Pas d'autres remplissages prévus
Pour l'heure, après cette réalimentation de 5000 m3, Noémie Evéquoz, experte en gestion de milieux naturels, ne recommande pas de nouvel apport d'eau au lac de Nendaz, sauf si le risque d'asséchement se renforçait drastiquement. «Les jeunes métamorphosés pourront se déplacer avec la baisse d'eau, si nécessaire», explique-t-elle. Ce qu'ils ont fait avant le premier ajout d'eau, effectué en début de semaine, relève-t-elle.
Le territoire de Nendaz abrite plusieurs sites naturels protégés sensibles aux périodes de sécheresse. «On s'est engagé auprès de Pro Natura à faire un état des lieux des biotopes humides de la commune, d'évaluer la quantité et la qualité des sources qui les alimentent afin de savoir comment leur garantir un apport suffisant en eau», affirme Frédéric Fragnière. Un projet est en cours pour assurer un niveau minimal à la gouille d'Ouché de Pracondu qui devrait se concrétiser d'ici 2023, illustre-t-il.

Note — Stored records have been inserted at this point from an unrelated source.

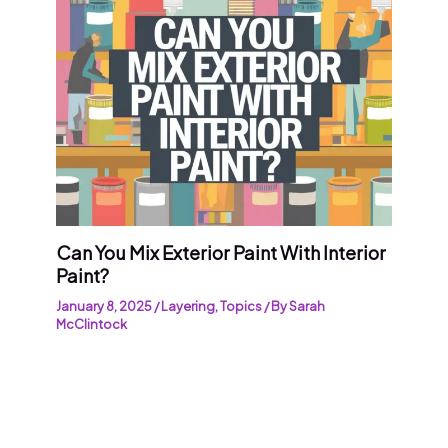
Can You Mix Exterior Paint With Interior
Paint?
January 8, 2025
/
Layering
,
Topics
/ By
Sarah
McClintock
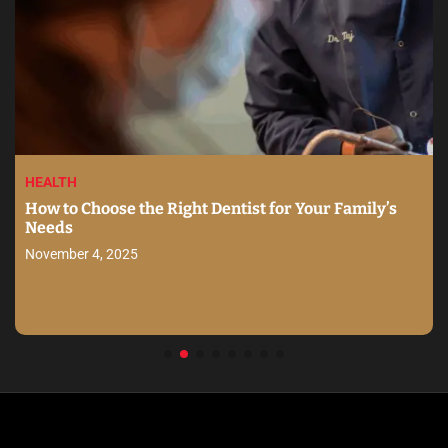
HEALTH
How to Choose the Right Dentist for Your Family’s
Needs
November 4, 2025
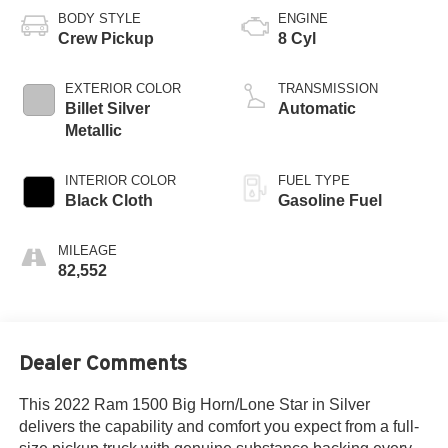
BODY STYLE
ENGINE
Crew Pickup
8 Cyl
EXTERIOR COLOR
TRANSMISSION
Billet Silver
Automatic
Metallic
INTERIOR COLOR
FUEL TYPE
Black Cloth
Gasoline Fuel
MILEAGE
82,552
Dealer Comments
This 2022 Ram 1500 Big Horn/Lone Star in Silver
delivers the capability and comfort you expect from a full-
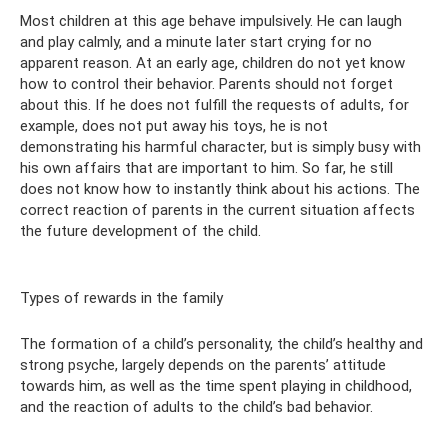
Most children at this age behave impulsively. He can laugh
and play calmly, and a minute later start crying for no
apparent reason. At an early age, children do not yet know
how to control their behavior. Parents should not forget
about this. If he does not fulfill the requests of adults, for
example, does not put away his toys, he is not
demonstrating his harmful character, but is simply busy with
his own affairs that are important to him. So far, he still
does not know how to instantly think about his actions. The
correct reaction of parents in the current situation affects
the future development of the child.
Types of rewards in the family
The formation of a child’s personality, the child’s healthy and
strong psyche, largely depends on the parents’ attitude
towards him, as well as the time spent playing in childhood,
and the reaction of adults to the child’s bad behavior.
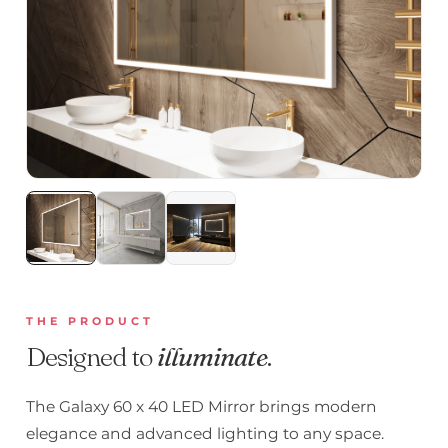
THE PRODUCT
Designed to
illuminate
.
The Galaxy 60 x 40 LED Mirror brings modern
elegance and advanced lighting to any space.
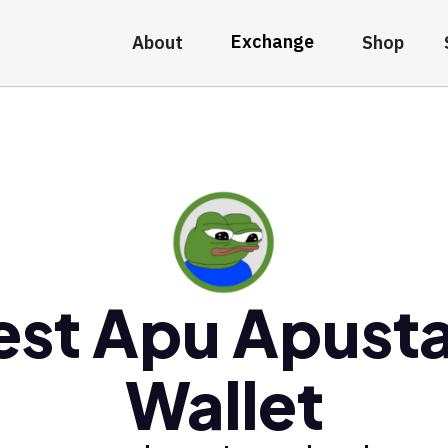
Exchange
About
Shop
est Apu Apusta
Wallet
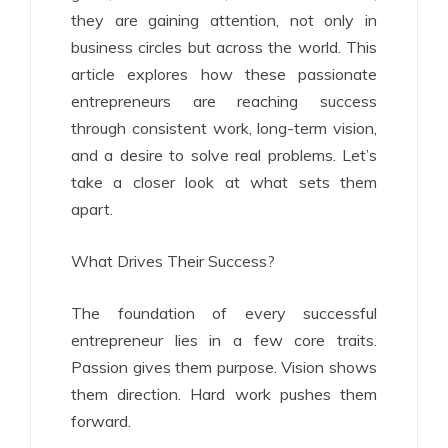
they are gaining attention, not only in
business circles but across the world. This
article explores how these passionate
entrepreneurs are reaching success
through consistent work, long-term vision,
and a desire to solve real problems. Let’s
take a closer look at what sets them
apart.
What Drives Their Success?
The foundation of every successful
entrepreneur lies in a few core traits.
Passion gives them purpose. Vision shows
them direction. Hard work pushes them
forward.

Une réflexion sur les sites marécageux est aussi en cours au niveau national, relève Yann Clavien. Elle doit notamment permettre d'établir de quelle manière la Confédération et les cantons vont gérer les zones d'alimentation d'eau face à des scénarios extrêmes. Avec le changement climatique, les épisodes extrêmes se multiplient et les espèces qui en pâtissent le plus sont souvent celles qui sont déjà les plus menacées, conclut-il.